Exercise objective: Set down the data below in full and exactly, minus the pictures.

Start of Block

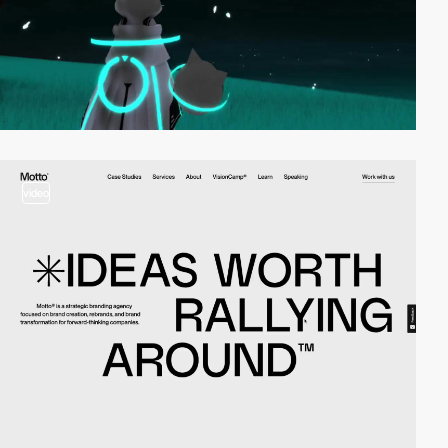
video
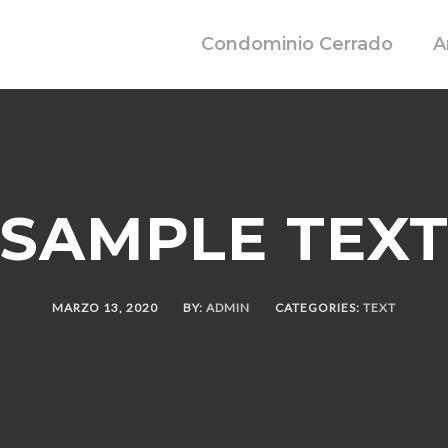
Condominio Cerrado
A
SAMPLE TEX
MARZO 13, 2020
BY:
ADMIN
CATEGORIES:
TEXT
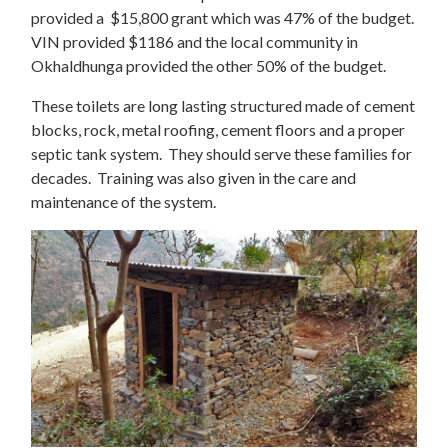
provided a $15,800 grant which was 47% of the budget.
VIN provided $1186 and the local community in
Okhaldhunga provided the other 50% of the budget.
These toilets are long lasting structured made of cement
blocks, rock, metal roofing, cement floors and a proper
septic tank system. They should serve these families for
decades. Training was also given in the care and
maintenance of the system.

End of Block

Completed task:
video
Condominio Cerrado
A
SAMPLE TEX
MARZO 13, 2020
BY:
ADMIN
CATEGORIES:
TEXT
provided a $15,800 grant which was 47% of the budget.
VIN provided $1186 and the local community in
Okhaldhunga provided the other 50% of the budget.
These toilets are long lasting structured made of cement
blocks, rock, metal roofing, cement floors and a proper
septic tank system. They should serve these families for
decades. Training was also given in the care and
maintenance of the system.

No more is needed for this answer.